She also painted herself because she was lonely for the duration she was under bed rest. Her mother, Matilde Calderon, had a special easel made for Frida so that she could paint while she was lying in bed. Her self portrayals mostly relayed the message of pain and anguish which was drawn from her own personal experiences1.
Frida Kahlo derived most of her work from the Mexican culture which was mostly characterized by Chicano art during that time. Chicano art works emerged from the Chicano movement that took place during the 1960s and 1970s in America. The term Chicano was used to refer to Mexican Americans who had migrated to America during this time.
The Chicano Movement was made up of South American groups such as the Cuban Americans, Colombian Americans, Costa Ricans, Hondurans, Chilean Americans, Ecuadorians and Dominican Americans.
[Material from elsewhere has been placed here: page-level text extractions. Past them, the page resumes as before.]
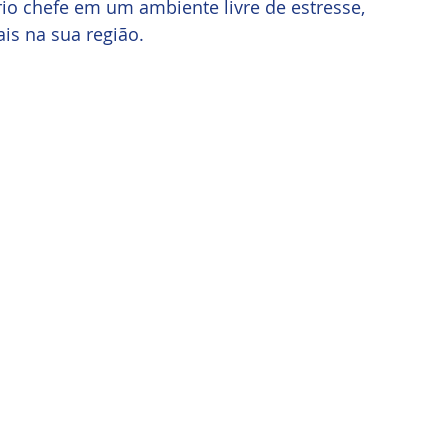
io chefe em um ambiente livre de estresse, 
is na sua região.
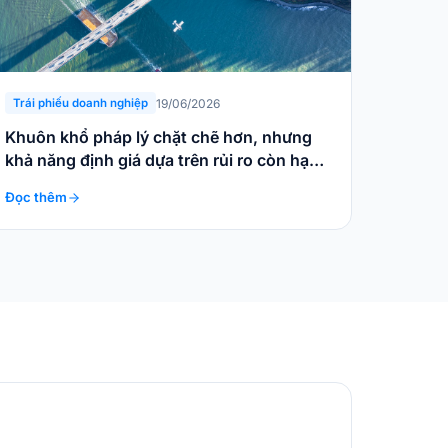
19/06/2026
Trái phiếu doanh nghiệp
Khuôn khổ pháp lý chặt chẽ hơn, nhưng
khả năng định giá dựa trên rủi ro còn hạn
chế
Đọc thêm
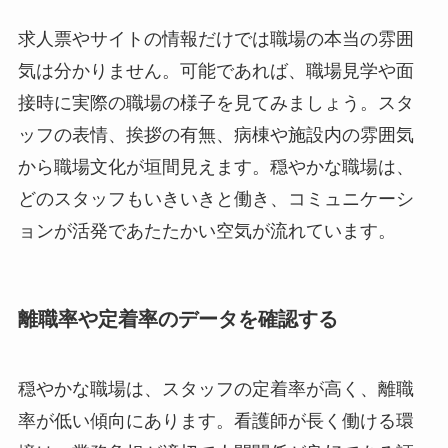
求人票やサイトの情報だけでは職場の本当の雰囲
気は分かりません。可能であれば、職場見学や面
接時に実際の職場の様子を見てみましょう。スタ
ッフの表情、挨拶の有無、病棟や施設内の雰囲気
から職場文化が垣間見えます。穏やかな職場は、
どのスタッフもいきいきと働き、コミュニケーシ
ョンが活発であたたかい空気が流れています。
離職率や定着率のデータを確認する
穏やかな職場は、スタッフの定着率が高く、離職
率が低い傾向にあります。看護師が長く働ける環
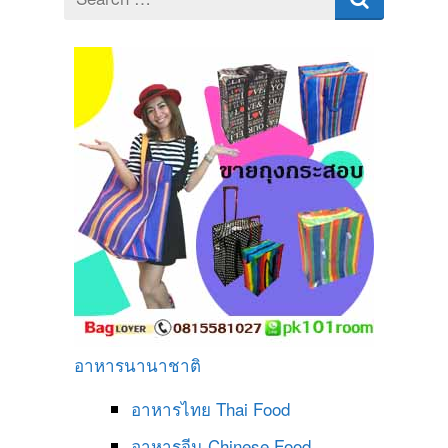
for
อาหารนานาชาติ
อาหารไทย
Thai Food
อาหารจีน
Chinese Food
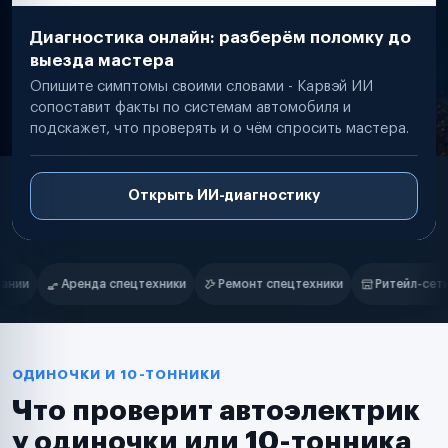
Диагностика онлайн: разберём поломку до
выезда мастера
Опишите симптомы своими словами - Карвэй ИИ
сопоставит факты по системам автомобиля и
подскажет, что проверять и о чём спросить мастера.
Открыть ИИ-диагностику
Нам доверяют
Частные автолюбители
Ремонт спецтехники
Ритейл-сети
Управляющие компании
Маркетплейсы
Службы доставки
Логистические компании
Транспортные компании
Таксопарки
ОДИНОЧКИ И 10-ТОННИКИ
Автопарки
Что проверит автоэлектрик
Автодилеры
Сервисные центры
у одиночки или 10-тонника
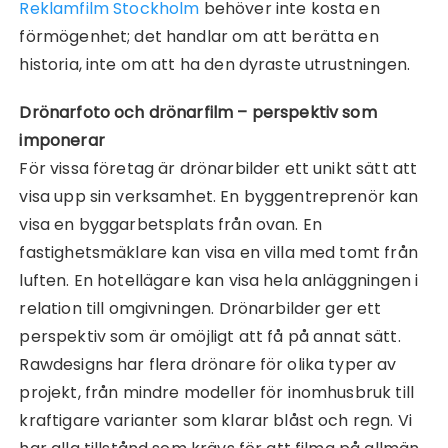
Reklamfilm Stockholm
behöver inte kosta en
förmögenhet; det handlar om att berätta en
historia, inte om att ha den dyraste utrustningen.
Drönarfoto och drönarfilm – perspektiv som
imponerar
För vissa företag är drönarbilder ett unikt sätt att
visa upp sin verksamhet. En byggentreprenör kan
visa en byggarbetsplats från ovan. En
fastighetsmäklare kan visa en villa med tomt från
luften. En hotellägare kan visa hela anläggningen i
relation till omgivningen. Drönarbilder ger ett
perspektiv som är omöjligt att få på annat sätt.
Rawdesigns har flera drönare för olika typer av
projekt, från mindre modeller för inomhusbruk till
kraftigare varianter som klarar blåst och regn. Vi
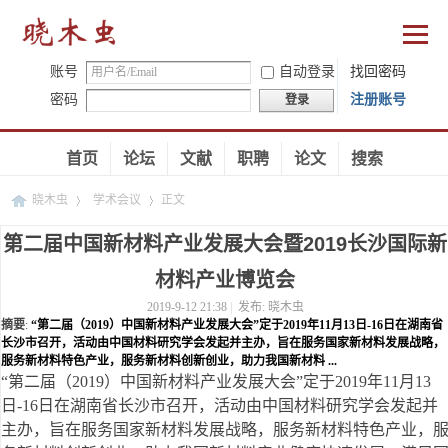
账号
自动登录
找回密码
密码
注册账号
登录
首页
论坛
文献
职聘
论文
搜索
晓木虫
学术会议
正文
第二届中国新材料产业发展大会暨2019长沙国际新
材料产业博览会
›
›
2019-9-12 21:38
|
发布:
晓木虫
摘要
:
“第二届（2019）中国新材料产业发展大会”定于2019年11月13日-16日在湖南省
长沙市召开，活动由中国材料研究学会发起并主办，旨在服务国家新材料发展战略，
服务新材料特色产业，服务新材料创新创业，助力我国新材料 ...
“第二届（2019）中国新材料产业发展大会”定于2019年11月13
日-16日在湖南省长沙市召开，活动由中国材料研究学会发起并
主办，旨在服务国家新材料发展战略，服务新材料特色产业，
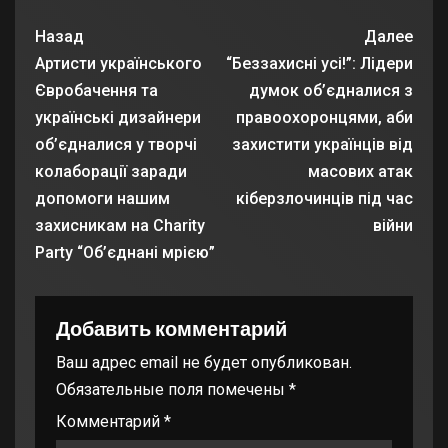
Назад
Далее
Артисти українського
“Беззахисні усі!”: Лідери
Євробачення та
думок об’єдналися з
українські дизайнери
правоохоронцями, аби
об’єдналися у творчі
захистити українців від
колаборації заради
масових атак
допомоги нашим
кіберзлочинців під час
захисникам на Charity
війни
Party “Об’єднані мрією”
Добавить комментарий
Ваш адрес email не будет опубликован.
Обязательные поля помечены
*
Комментарий
*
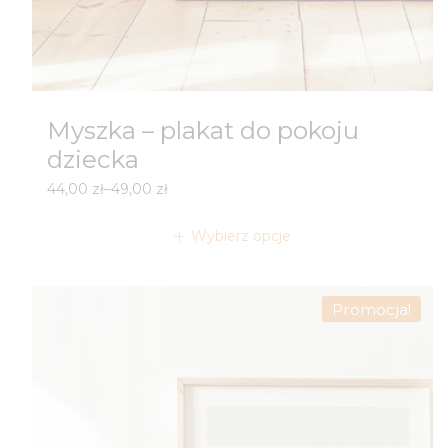
Myszka – plakat do pokoju
dziecka
Zakres
44,00
zł
–
49,00
zł
cen:
od
Wybierz opcje
44,00 zł
do
49,00 zł
Promocja!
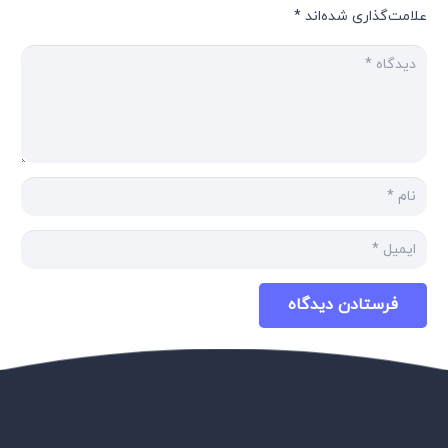
علامت‌گذاری شده‌اند
*
فرستادن دیدگاه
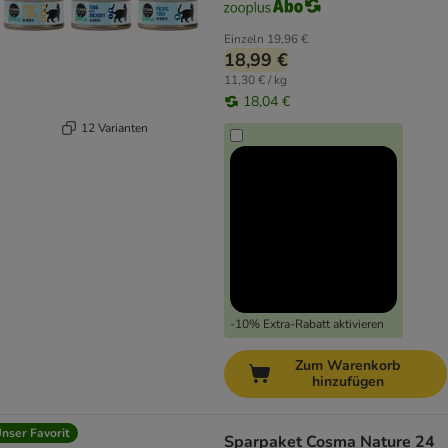
Einzeln
19,96 €
18,99 €
11,30 € / kg
18,04 €
12 Varianten
-10% Extra-Rabatt aktivieren
Zum Warenkorb
hinzufügen
nser Favorit
Sparpaket Cosma Nature 24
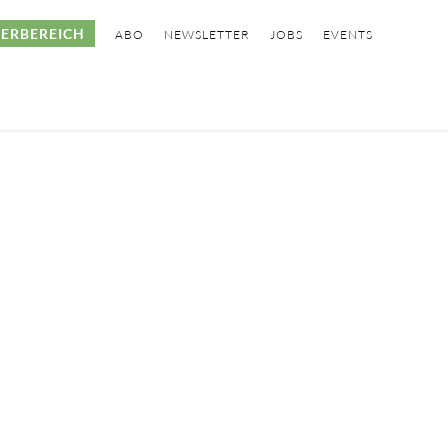
ERBEREICH
ABO
NEWSLETTER
JOBS
EVENTS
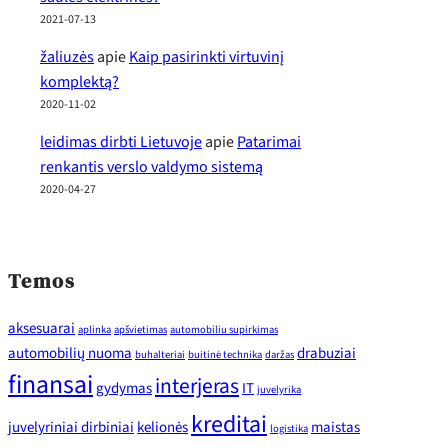
2021-07-13
žaliuzės
apie
Kaip pasirinkti virtuvinį
komplektą?
2020-11-02
leidimas dirbti Lietuvoje
apie
Patarimai
renkantis verslo valdymo sistemą
2020-04-27
Temos
aksesuarai
aplinka
apšvietimas
automobiliu supirkimas
automobilių nuoma
drabuziai
buhalteriai
buitinė technika
daržas
finansai
interjeras
gydymas
IT
juvelyrika
kreditai
juvelyriniai dirbiniai
kelionės
maistas
logistika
The movement was formed to fight against racial segregation of South American minorities as well as reassert their civil rights in the US during the1960s and 70s.
The Chicano art works mostly focused on the themes that were used in literary works with the preferred media being murals and graphic art forms. Rasquache art is the most common style of Chicano art and it was a unique subset of the political movement2.
Frida Kahlo’s Art
Frida Kahlo’s style of painting mostly involved the use of symbolic imagery and Mexican colors. She frequently incorporated the symbolic monkey in her art work which the Mexican culture depicted to be a symbol of lust but Kahlo portrayed the monkey as a tender creature in her work as well as a symbol of protection.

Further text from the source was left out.